Cohere、企業のAI投資対効果を高めるワークフロー構築ツール「North Automations」を発表
要点
- Cohereが、複数のAIエージェントを統合して業務を自動化する「North Automations」を発表。
- 自然言語による指示で複雑なワークフローを構築でき、処理ステップごとに異なるAIモデルを選択可能。
- 同僚の承認ステップの挿入や、トークン消費量の監視機能などを備え、安全な全社導入を支援する。
- ガートナーのレポートによると、協調型ワークフローへの移行は5500億ドル規模の市場機会とされる。
リード
AI開発企業のCohereは現地時間2026年7月27日、企業向けエージェントプラットフォーム「North」の新機能「North Automations」を発表した。本ツールは、企業がAI導入時に直面するROI(投資対効果)の課題を解決するために開発され、使いやすさ、管理性、ガバナンスを設計の根幹に据えている。
AIエージェント導入が直面する3つの課題
Cohereによると、企業におけるAIエージェント(自律的に判断してタスクを実行するAIシステム)の導入が進む一方、実用的な実装とROIの最大化の間にはギャップが存在するという。同社はその要因として、以下の3点を挙げている。
- 狭いワークフロー:従業員が複数のシステムやチームを横断して行うような一連のプロセスに対応できていない。
- ガバナンスの欠如:エージェントが断片的に導入され、全社規模での管理や統制が困難になっている。
- コストの肥大化:全ステップで同一の高性能モデルを使用することで予算が過大になりがちである。
調査会社ガートナー(Gartner)のレポート「Agentic AI Hype Cycle 2026」にて、アナリストのアヌシュリー・ヴェルマ氏とアリスター・ウールコック氏は「現在のAIエージェントの実装は個々のタスク特化型が多く、企業規模での導入には価値ギャップを生んでいる」と指摘。この断片化が管理外のセキュリティやリスクを引き起こすと警告している。
このような背景から、単発の自動化から協調的なワークフローへ進む「エージェントのオーケストレーション」は企業のROI向上を果たす中心レイヤーとなり、5500億ドル規模の市場機会になるとされている。
「North Automations」の主要機能
「North Automations」は、技術的知識の有無に関わらず、すべての従業員が自ら業務プロセスを自動化できるように設計されている。主な機能は以下の3点である。
- プロセスの簡素化:自然言語で目標や連携先を説明するだけでフローを構築可能。スケジュール実行や、ループ・条件分岐による実行パスの作成に対応する。
- ステップごとの管理:ステップごとに最適なLLM(大規模言語モデル)を選択し、コストと性能を両立する。構築前にアプローチを確認できる「Planモード」やバージョン管理を備える。

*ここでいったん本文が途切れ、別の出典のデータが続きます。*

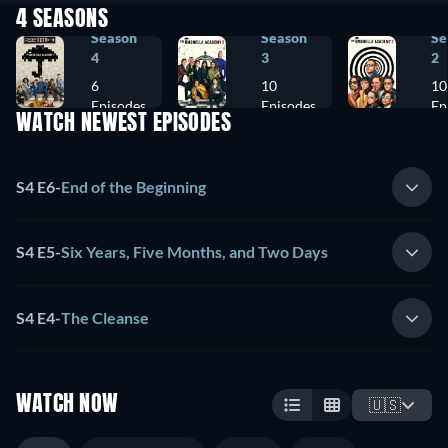
4 SEASONS
Season
Season
Se
4
3
2
6
10
10
Episodes
Episodes
Ep
WATCH NEWEST EPISODES
S4 E6
-
End of the Beginning
S4 E5
-
Six Years, Five Months, and Two Days
S4 E4
-
The Cleanse
WATCH NOW
🇺🇸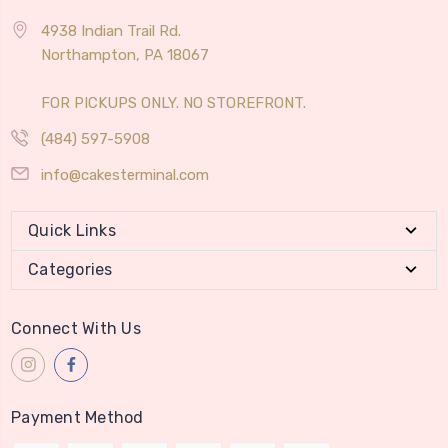
4938 Indian Trail Rd.
Northampton, PA 18067
FOR PICKUPS ONLY. NO STOREFRONT.
(484) 597-5908
info@cakesterminal.com
Quick Links
Categories
Connect With Us
Payment Method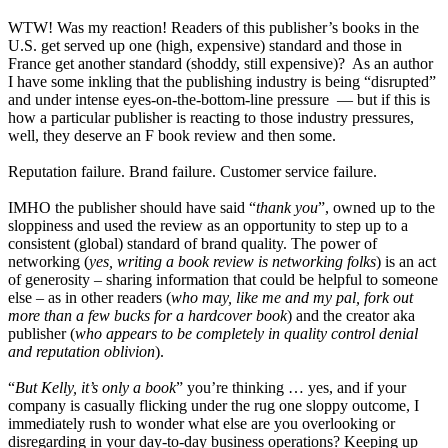
WTW! Was my reaction! Readers of this publisher’s books in the
U.S. get served up one (high, expensive) standard and those in
France get another standard (shoddy, still expensive)? As an author
I have some inkling that the publishing industry is being “disrupted”
and under intense eyes-on-the-bottom-line pressure — but if this is
how a particular publisher is reacting to those industry pressures,
well, they deserve an F book review and then some.
Reputation failure. Brand failure. Customer service failure.
IMHO the publisher should have said “
thank you
”, owned up to the
sloppiness and used the review as an opportunity to step up to a
consistent (global) standard of brand quality. The power of
networking (
yes, writing a book review is networking folks
) is an act
of generosity – sharing information that could be helpful to someone
else – as in other readers (
who may, like me and my pal, fork out
more than a few bucks for a hardcover book
) and the creator aka
publisher (
who appears to be completely in quality control denial
and reputation oblivion
).
“
But Kelly, it’s only a book
” you’re thinking … yes, and if your
company is casually flicking under the rug one sloppy outcome, I
immediately rush to wonder what else are you overlooking or
disregarding in your day-to-day business operations? Keeping up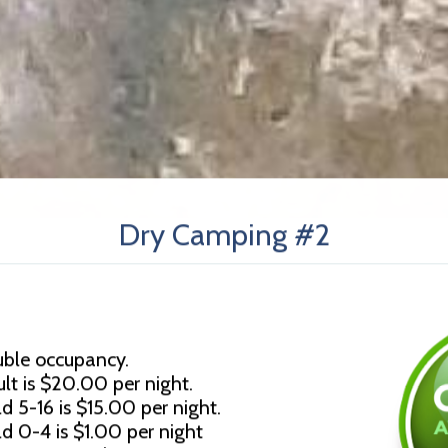
Dry Camping #2
uble occupancy.
lt is $20.00 per night.
d 5-16 is $15.00 per night.
ld 0-4 is $1.00 per night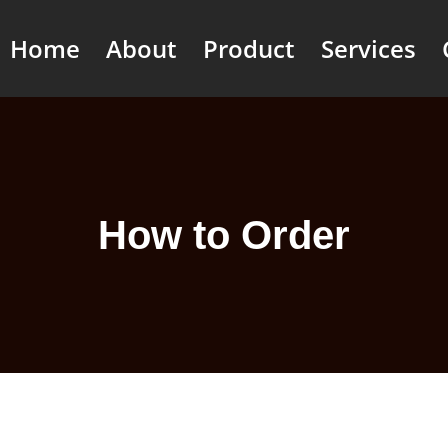
Home
About
Product
Services
How to Order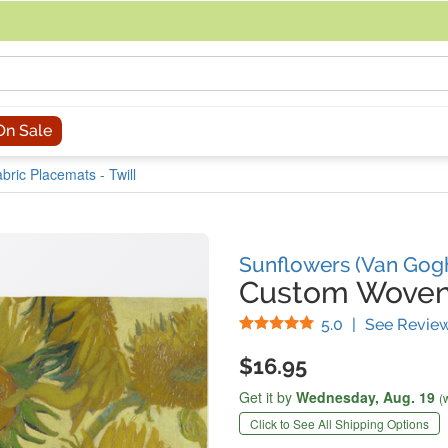
acing an order, you can contact us directly at 281-816-3285 (Monday to
On Sale
ric Placemats - Twill
Sunflowers (Van Gog
Custom Woven
Stars
5.0
|
See Revie
$16.95
Get it by
Wednesday,
Aug. 19
(
Click to See All Shipping Options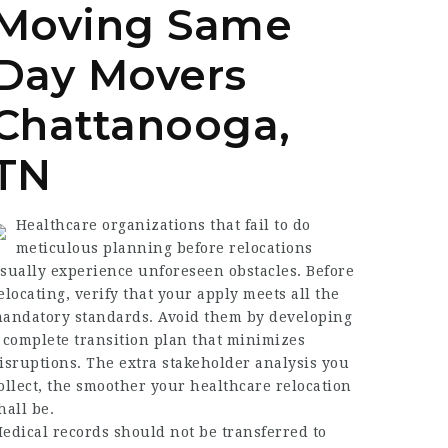
Moving Same
Day Movers
Chattanooga,
TN
Healthcare organizations that fail to do
meticulous planning before relocations
sually experience unforeseen obstacles. Before
elocating, verify that your apply meets all the
andatory standards. Avoid them by developing
 complete transition plan that minimizes
isruptions. The extra stakeholder analysis you
ollect, the smoother your healthcare relocation
hall be.
edical records should not be transferred to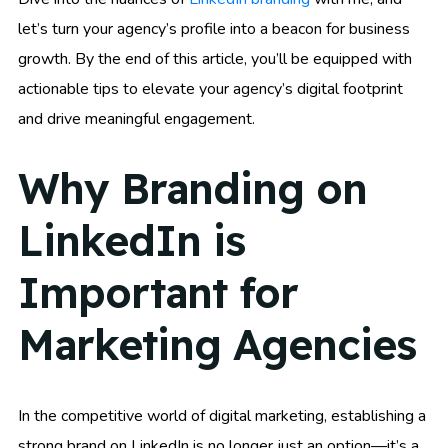
let’s turn your agency’s profile into a beacon for business
growth. By the end of this article, you’ll be equipped with
actionable tips to elevate your agency’s digital footprint
and drive meaningful engagement.
Why Branding on
LinkedIn is
Important for
Marketing Agencies
In the competitive world of digital marketing, establishing a
strong brand on LinkedIn is no longer just an option—it’s a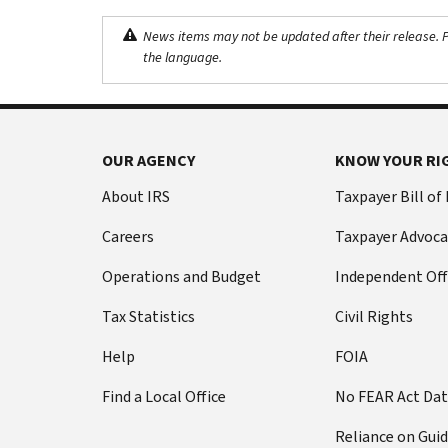
News items may not be updated after their release. Pl
the language.
OUR AGENCY
KNOW YOUR RI
About IRS
Taxpayer Bill of
Careers
Taxpayer Advoca
Operations and Budget
Independent Off
Tax Statistics
Civil Rights
Help
FOIA
Find a Local Office
No FEAR Act Da
Reliance on Gui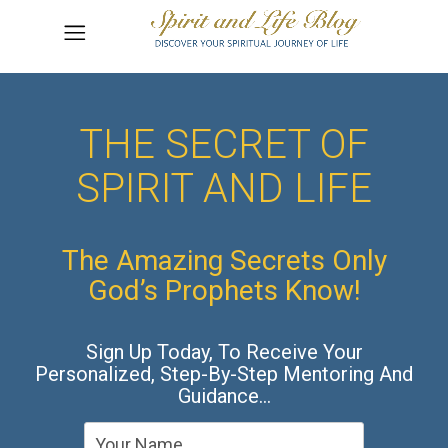
THE SECRET OF
SPIRIT AND LIFE
The Amazing Secrets Only
God’s Prophets Know!
Sign Up Today, To Receive Your
Personalized, Step-By-Step Mentoring And
Guidance…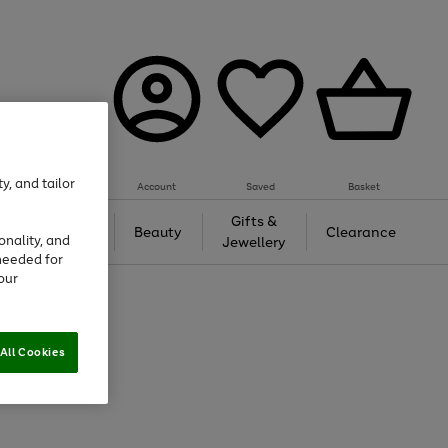
y, and tailor
Account
Saved
Basket
Tech &
Gifts &
Beauty
Clearance
onality, and
Gaming
Jewellery
needed for
our
All Cookies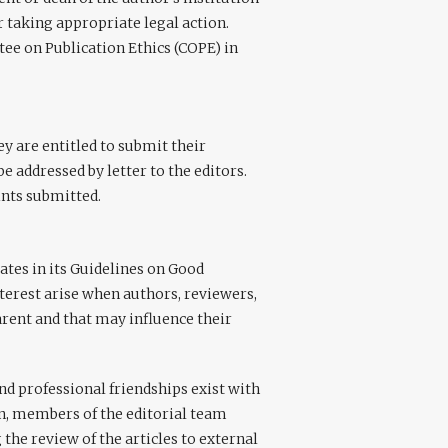
r taking appropriate legal action.
tee on Publication Ethics (COPE) in
y are entitled to submit their
e addressed by letter to the editors.
ints submitted.
tes in its Guidelines on Good
interest arise when authors, reviewers,
parent and that may influence their
nd professional friendships exist with
on, members of the editorial team
 the review of the articles to external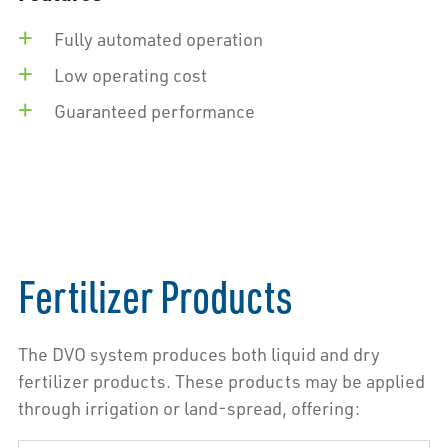
Fully automated operation
Low operating cost
Guaranteed performance
Fertilizer Products
The DVO system produces both liquid and dry
fertilizer products. These products may be applied
through irrigation or land-spread, offering: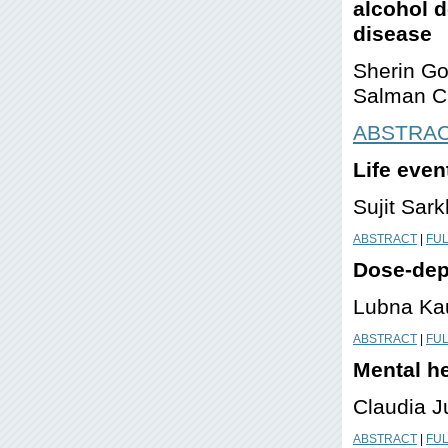
alcohol d
disease
Sherin Go
Salman Ch
ABSTRA
Life even
Sujit Sar
ABSTRACT
|
FUL
Dose-dep
Lubna Kau
ABSTRACT
|
FUL
Mental he
Claudia J
ABSTRACT
|
FUL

- ガバナンスと監視:人間の判断が必要な局面で承認ステップを挿入可能。利用状況分析やアクティブユーザー特定、トークン消費数によるコスト管理を行える。
本機能はオンプレミスやクラウドへ安全にデプロイできる。標準の統合機能に加え、MCP(Model Context Protocol:AIモデルと外部のツールやデータを安全に接続するための標準規格)によるカスタムツール接続やSDKによるシステム連携、外部LLMの選択にも対応する。
社内における多様な活用事例
Cohereは、すでに自社内の様々な部門で「North Automations」を活用している。
マーケティング部門では、BigQueryに接続し、従業員の自然言語による質問をSQL(データベースを操作する言語)に自動変換して分析を実行する。結果が即座に返されるため、データ分析のボトルネックが解消されたと、同部門シニアマネージャーのマーティン・グズマン氏は述べている。
また、カスタマーサクセス部門では、人事データとスケジュールを照合し、当日面談予定のカスタマーサクセスマネージャー(CSM)を特定。SlackやSalesforceから活動状況を自動で検索・要約し、毎朝Slackに配信する日次のトラッカーを構築した。デレク・マクネイ氏は、これにより焦点を絞った有意義な面談が可能になったと説明している。